Organised crime negatively impacts society from issues such as drug trafficking to corruption to murder. Tackling these issues relies on understanding the complex interconnected web of crime incidents, criminals, and financial activity. Our project seeks to provide an analytics platform that can detect "moles" within the police force and spot fraud transactions. It is clear to see that the identification and subsequent disruption of these criminal organisations would greatly improve society both socially and financially.

What it does

Our analytics platform can see connections between Police Officers involved in an unusually high number of unsuccessful raids and wire tapped phone calls to members of the Mafia. This offers key insights into identifying "moles" within the police force.

Furthermore, anomalous payment transaction values within the police force can be used to detect bribery. Wire tap connections can detect who the crucial members of the Mafia are and who to target for maximum impact. Our graph database can drastically reduce the time taken for the structure of a crime organisation to be uncovered, and hence lead to faster and more plentiful abolition of such organisations.

How we built it

We created the schema in Lucid Chart and designated primary keys, foreign keys, and attributes. Since there were no publicly available datasets on the Italian Mafia, we generated representative synthetic data. We performed research into Mafia family hierarchy, main crime activities and geography to make sure our data generated accurately. Using the Python language and associated Pandas library, we created CSV's for Mafia Members, Police Members, Public Individuals, Financial Transactions, Crime Incidents, Raids and others.

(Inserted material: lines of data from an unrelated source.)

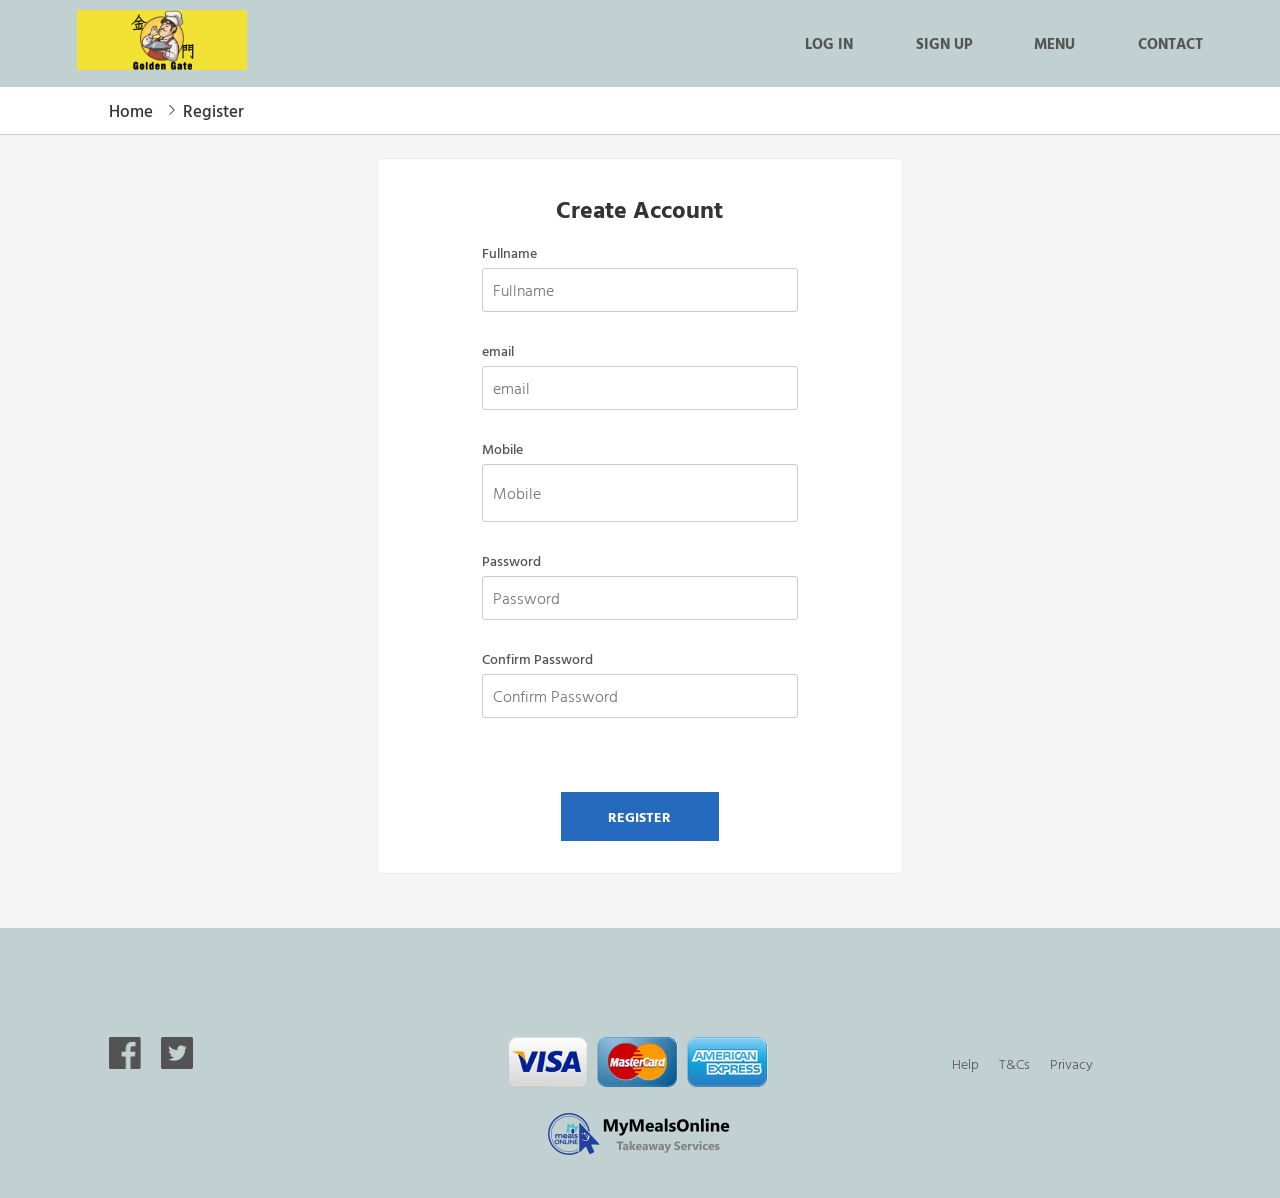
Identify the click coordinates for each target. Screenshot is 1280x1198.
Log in (829, 43)
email (498, 351)
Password (511, 561)
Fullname (509, 253)
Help (965, 1063)
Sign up (944, 43)
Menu (1054, 43)
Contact (1170, 43)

The CSVs were loaded into TigerGraph. The schema was created and the CSV files were mapped to nodes and edges.

GSQL queries were run to reveal insights of our synthetic data.

Challenges we ran into

Due to randomising much of our synthetic data it was occasionally challenging to find any sort of pattern when running queries. The GSQL queries also had some internal bugs that was no fault of our own.

Accomplishments that we're proud of

Our graph database was densely connected and revealed crucial links between police members, mafia members and raid tip-offs. It serves as a proof of concept for future crime analytics tools.

What we learned

If we were using our graph database as a proof of concept, it would help us greatly if we engineered the synthetic data to show the insights we wanted. We learnt the power of visualising connections to spot missing links in criminal investigations.

What's next for Anti-Mafia Analytics Platform

The next step is getting access to REAL organised crime data that will help solve cases and lead to a clamp down of organised crime.